### THE TASK:
Once the line containing "HUMIDITY LEVELS AT HOME" is found, copy that line and all remaining lines of the records exactly, including the last one, and add nothing.

### DATA SECTION:
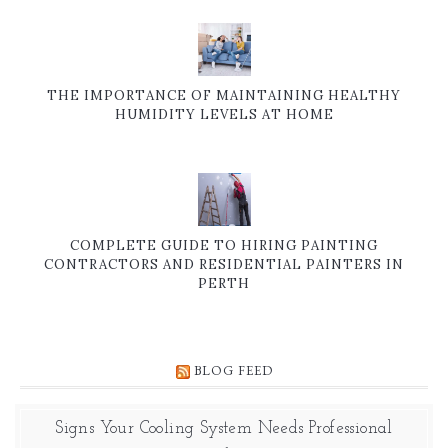
THE IMPORTANCE OF MAINTAINING HEALTHY
HUMIDITY LEVELS AT HOME
COMPLETE GUIDE TO HIRING PAINTING
CONTRACTORS AND RESIDENTIAL PAINTERS IN
PERTH
BLOG FEED
Signs Your Cooling System Needs Professional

### WRITTEN REPLY:
HUMIDITY LEVELS AT HOME
COMPLETE GUIDE TO HIRING PAINTING
CONTRACTORS AND RESIDENTIAL PAINTERS IN
PERTH
BLOG FEED
Signs Your Cooling System Needs Professional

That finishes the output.